While the USA Eagles were certainly also underdogs in their match against the New Zealanders, rugby perhaps has a ways to go before it attracts the most well-suited athletes of the American populace away from other sports. Even though the Eagles only scored six points on their home turf against New Zealand’s stunningly coordinated 74, the sold-out match, however, is perhaps a foreshadowing of a growing popularity of the sport on American soil.
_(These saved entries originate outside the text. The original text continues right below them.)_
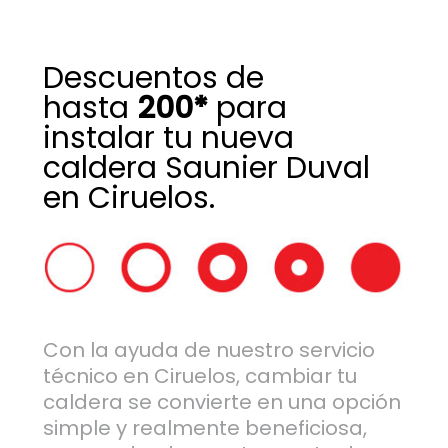
Descuentos de
hasta
200*
para
instalar tu nueva
caldera Saunier Duval
en Ciruelos.
Con la ayuda de nuestro servicio
técnico en Ciruelos, cambiar tu
caldera se convierte en una opción
simple y realmente beneficiosa,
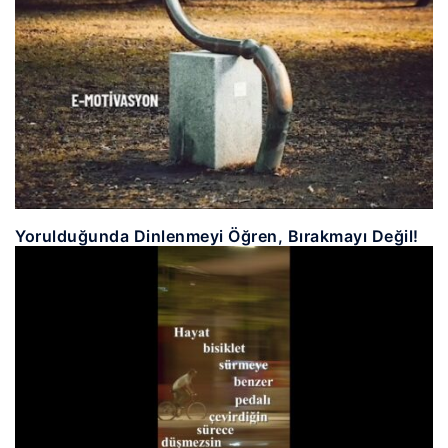
Yorulduğunda Dinlenmeyi Öğren, Bırakmayı Değil!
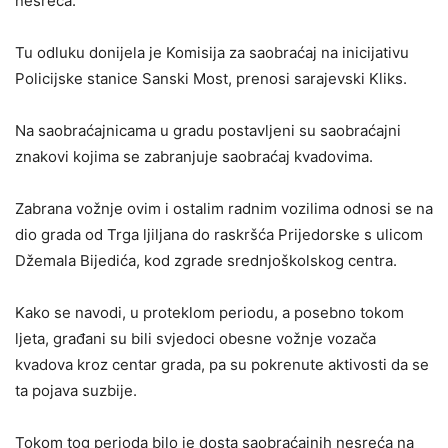
nesreća.
Tu odluku donijela je Komisija za saobraćaj na inicijativu
Policijske stanice Sanski Most, prenosi sarajevski Kliks.
Na saobraćajnicama u gradu postavljeni su saobraćajni
znakovi kojima se zabranjuje saobraćaj kvadovima.
Zabrana vožnje ovim i ostalim radnim vozilima odnosi se na
dio grada od Trga ljiljana do raskršća Prijedorske s ulicom
Džemala Bijedića, kod zgrade srednjoškolskog centra.
Kako se navodi, u proteklom periodu, a posebno tokom
ljeta, građani su bili svjedoci obesne vožnje vozača
kvadova kroz centar grada, pa su pokrenute aktivosti da se
ta pojava suzbije.
Tokom tog perioda bilo je dosta saobraćajnih nesreća na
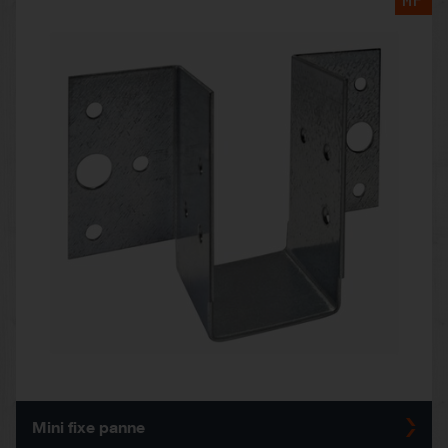
Mini fixe panne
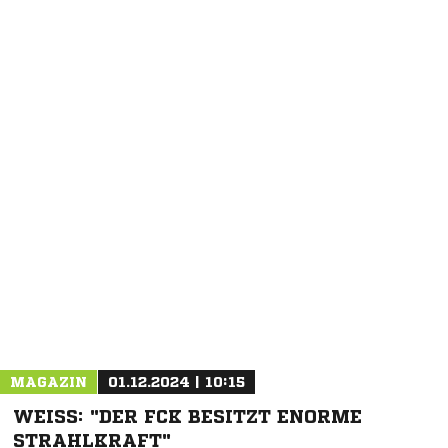
NACHRICHT SENDEN
* Pflichtfelder
MAGAZIN
01.12.2024 | 10:15
WEISS: "DER FCK BESITZT ENORME S
TRAHLKRAFT"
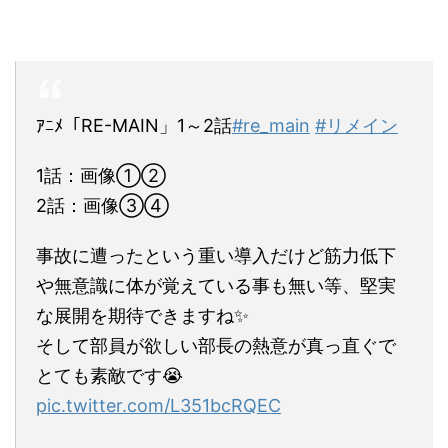
ｱﾆﾒ「RE-MAIN」1～2話
#re_main
#リメイン
1話：画像①②
2話：画像③④
事故に遭ったという重い導入だけど筋力低下
や無意識に体が覚えている事も無い等、堅実
な展開を期待できますね✨
そして部員が欲しい部長の熱意が真っ直ぐで
とても素敵です😭
pic.twitter.com/L351bcRQEC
As the game grows here, as will fans’ expectations of the Eagles’ performance on the international stage. And, in that case, they had better figure out a way to first get past the All Blacks’ haka, the formidable, awesomely intense traditional Maori war dance performed before each match they play begins. As the chant goes, “Ka mate! Ka mate! Ka ora!: ’Tis death! ‘Tis death! ’Tis life!” (Armstrong 1964: 139). IMG_0276

Sources:

Armstrong, Alan (1964). Maori Games and Hakas: Instructions, Words and ActionsWellington: A.H. & A.W. Reed.

Carlin, John (2009). Invictus: Nelson Mandela and the Game That Made a NationLondon: Atlantic Books.

Dunning, Eric and Kenneth Sheard (2005). Barbarians, Gentlemen, and Players: A Sociological Study of the Development of Rugby FootballOxford: Routledge.